Tiene que servir de acicate el que, aunque sea en números bajos, se esté produciendo un ruptura en la dinámica de caída y pérdida de población en los últimos 60 años. Existe, y así tiene que verse, como esa mínima esperanza de catarsis de la situación. Una esperanza que llega de la mano de ese crecimiento, ligero pero aumento al fin y al cabo.
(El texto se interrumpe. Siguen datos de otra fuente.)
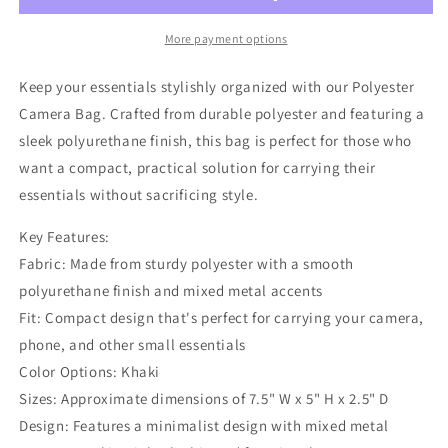
More payment options
Keep your essentials stylishly organized with our Polyester
Camera Bag. Crafted from durable polyester and featuring a
sleek polyurethane finish, this bag is perfect for those who
want a compact, practical solution for carrying their
essentials without sacrificing style.
Key Features:
Fabric: Made from sturdy polyester with a smooth
polyurethane finish and mixed metal accents
Fit: Compact design that's perfect for carrying your camera,
phone, and other small essentials
Color Options: Khaki
Sizes: Approximate dimensions of 7.5" W x 5" H x 2.5" D
Design: Features a minimalist design with mixed metal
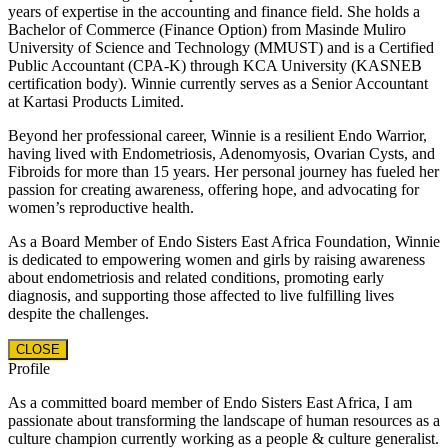
years of expertise in the accounting and finance field. She holds a
Bachelor of Commerce (Finance Option) from Masinde Muliro
University of Science and Technology (MMUST) and is a Certified
Public Accountant (CPA-K) through KCA University (KASNEB
certification body). Winnie currently serves as a Senior Accountant
at Kartasi Products Limited.
Beyond her professional career, Winnie is a resilient Endo Warrior,
having lived with Endometriosis, Adenomyosis, Ovarian Cysts, and
Fibroids for more than 15 years. Her personal journey has fueled her
passion for creating awareness, offering hope, and advocating for
women’s reproductive health.
As a Board Member of Endo Sisters East Africa Foundation, Winnie
is dedicated to empowering women and girls by raising awareness
about endometriosis and related conditions, promoting early
diagnosis, and supporting those affected to live fulfilling lives
despite the challenges.
CLOSE
Profile
As a committed board member of Endo Sisters East Africa, I am
passionate about transforming the landscape of human resources as a
culture champion currently working as a people & culture generalist.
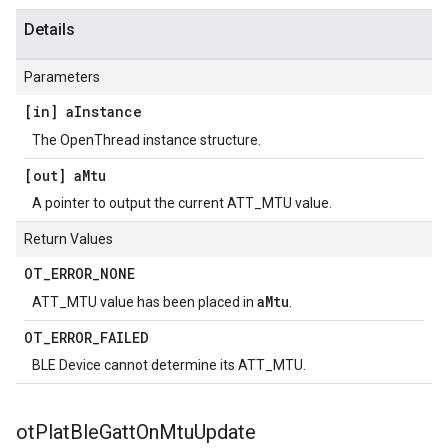
Details
Parameters
[in] a
Instance
The OpenThread instance structure.
[out] a
Mtu
A pointer to output the current ATT_MTU value.
Return Values
OT
_
ERROR
_
NONE
aMtu
ATT_MTU value has been placed in
.
OT
_
ERROR
_
FAILED
BLE Device cannot determine its ATT_MTU.
ot
Plat
Ble
Gatt
On
Mtu
Update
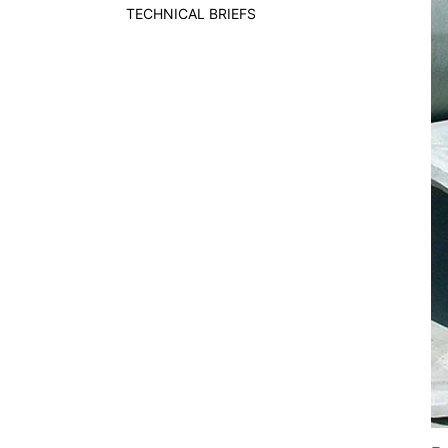
TECHNICAL BRIEFS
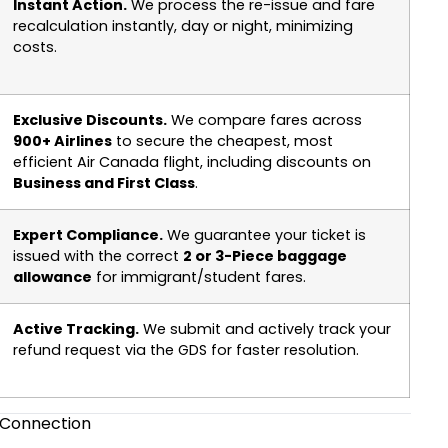
Instant Action.
We process the re-issue and fare
recalculation instantly, day or night, minimizing
costs.
Exclusive Discounts.
We compare fares across
900+ Airlines
to secure the cheapest, most
efficient Air Canada flight, including discounts on
Business and First Class
.
Expert Compliance.
We guarantee your ticket is
issued with the correct
2 or 3-Piece baggage
allowance
for immigrant/student fares.
Active Tracking.
We submit and actively track your
refund request via the GDS for faster resolution.
t Connection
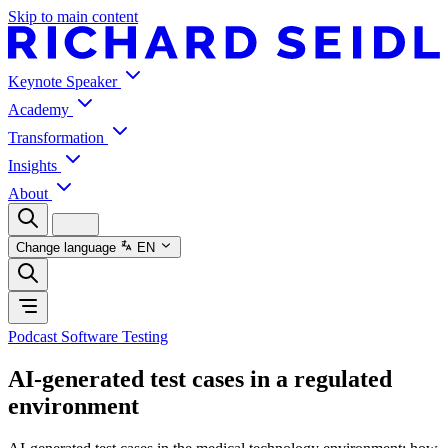
Skip to main content
Keynote Speaker
Academy
Transformation
Insights
About
Change language
EN
Podcast Software Testing
AI-generated test cases in a regulated
environment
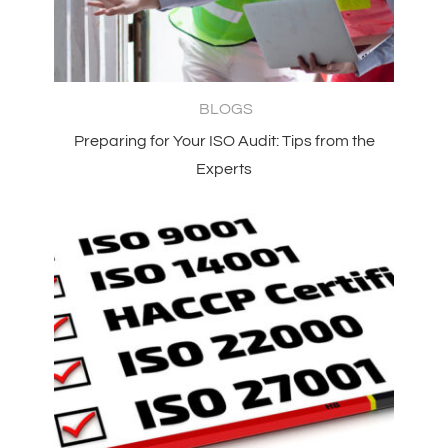
BLOGS
Preparing for Your ISO Audit: Tips from the
Experts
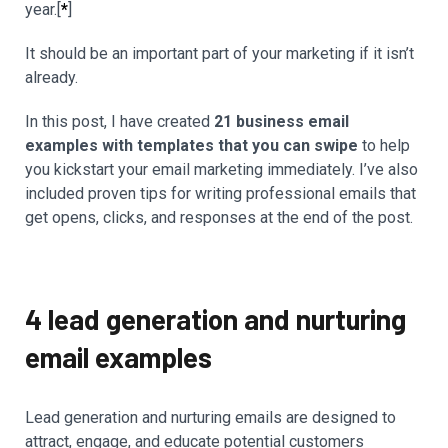
year.[
*
]
It should be an important part of your marketing if it isn’t
already.
In this post, I have created
21 business email
examples with templates that you can swipe
to help
you kickstart your email marketing immediately. I’ve also
included proven tips for writing professional emails that
get opens, clicks, and responses at the end of the post.
4 lead generation and nurturing
email examples
Lead generation and nurturing emails are designed to
attract, engage, and educate potential customers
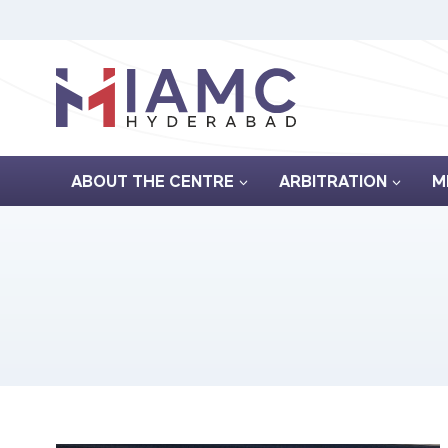
Skip
to
content
ABOUT THE CENTRE
ARBITRATION
M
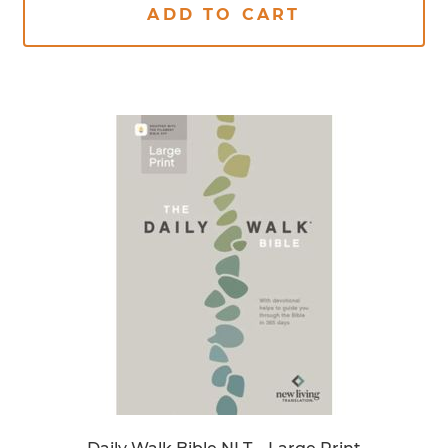
ADD TO CART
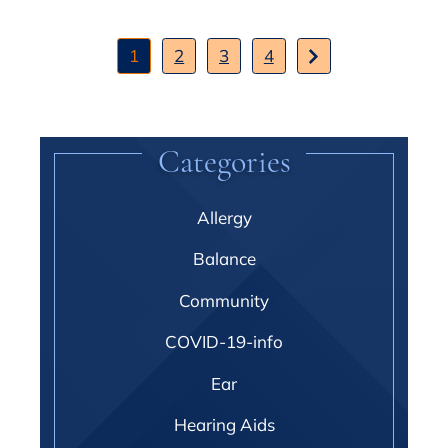
1
2
3
4
Categories
Allergy
Balance
Community
COVID-19-info
Ear
Hearing Aids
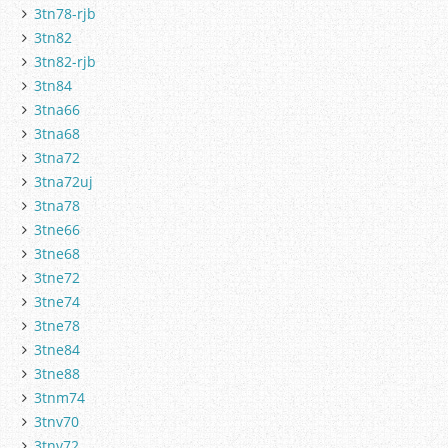
3tn78-rjb
3tn82
3tn82-rjb
3tn84
3tna66
3tna68
3tna72
3tna72uj
3tna78
3tne66
3tne68
3tne72
3tne74
3tne78
3tne84
3tne88
3tnm74
3tnv70
3tnv72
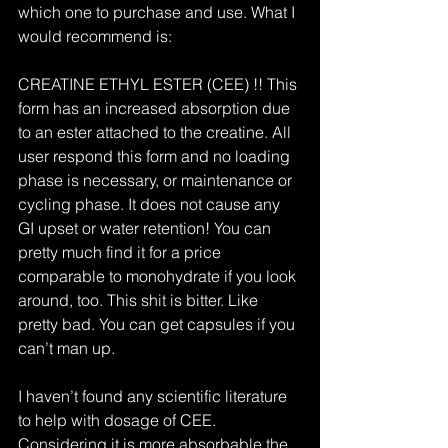
which one to purchase and use. What I 
would recommend is:
CREATINE ETHYL ESTER (CEE) !! This 
form has an increased absorption due 
to an ester attached to the creatine. All 
user respond this form and no loading 
phase is necessary, or maintenance or 
cycling phase. It does not cause any 
GI upset or water retention! You can 
pretty much find it for a price 
comparable to monohydrate if you look 
around, too. This shit is bitter. Like 
pretty bad. You can get capsules if you 
can’t man up.
I haven’t found any scientific literature 
to help with dosage of CEE. 
Considering it is more absorbable the 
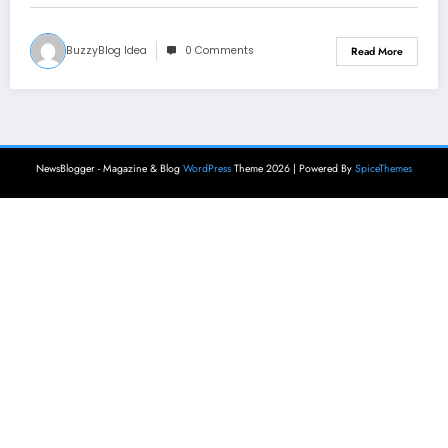
BuzzyBlog Idea
0 Comments
Read More
NewsBlogger - Magazine & Blog
WordPress
Theme 2026 | Powered By
SpiceThemes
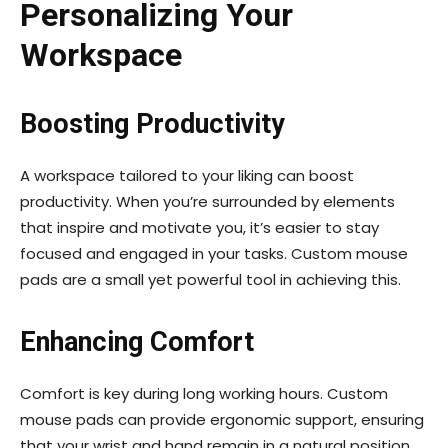
Personalizing Your
Workspace
Boosting Productivity
A workspace tailored to your liking can boost
productivity. When you’re surrounded by elements
that inspire and motivate you, it’s easier to stay
focused and engaged in your tasks. Custom mouse
pads are a small yet powerful tool in achieving this.
Enhancing Comfort
Comfort is key during long working hours. Custom
mouse pads can provide ergonomic support, ensuring
that your wrist and hand remain in a natural position,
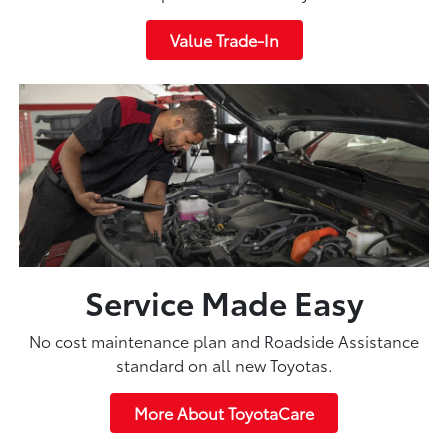
Value Trade-In
Service Made Easy
No cost maintenance plan and Roadside Assistance
standard on all new Toyotas.
More About ToyotaCare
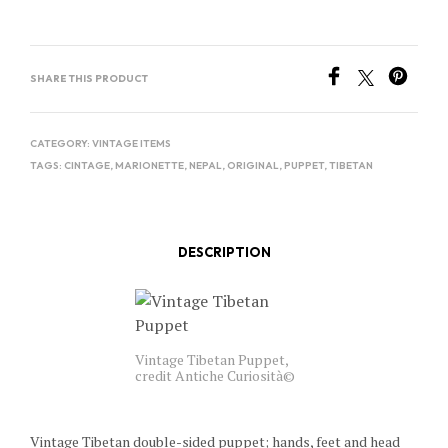
SHARE THIS PRODUCT
CATEGORY:
VINTAGE ITEMS
TAGS:
CINTAGE
,
MARIONETTE
,
NEPAL
,
ORIGINAL
,
PUPPET
,
TIBETAN
DESCRIPTION
Vintage Tibetan Puppet,
credit Antiche Curiosità©
Vintage Tibetan double-sided puppet; hands, feet and head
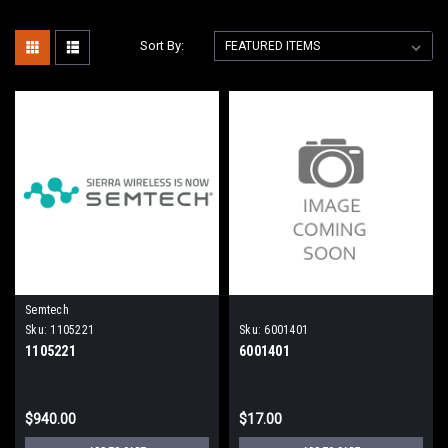
Sort By:
Semtech
Sku:
1105221
Sku:
6001401
1105221
6001401
$940.00
$17.00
Una subida de la natalidad y de la población que vislumbra más población joven, lo deja un síntoma claro de rejuvenecimiento. Ligero, también, pero rejuvenecimiento al fin y al cabo. Se trata de pequeños destellos, que aún siendo pequeños son positivos y hay que alegrarse. En un túnel de seis décadas de caída de la población, los destellos son un motivo de esperanza, frente a los habituales profetas del apocalipsis, que sólo saben hablar mal de Castilla y León. Aquellos que incardinan su estrategia en que todo va mal en la Comunidad. Aquellos, como el candidato socialista al que hemos tenido que escuchar recientemente hasta despotricar, en el no va más del derrotismo, contra el modelo educativo de Castilla y León, que es uno de los mejores del mundo, según el informe independiente de Pisa, de organismos internacionales a los que él pertenece.
La natalidad crece en Castilla y León y, aunque el crecimiento sea ligero, tiene que ser y es un acicate y un motivo para la esperanza en la Comunidad.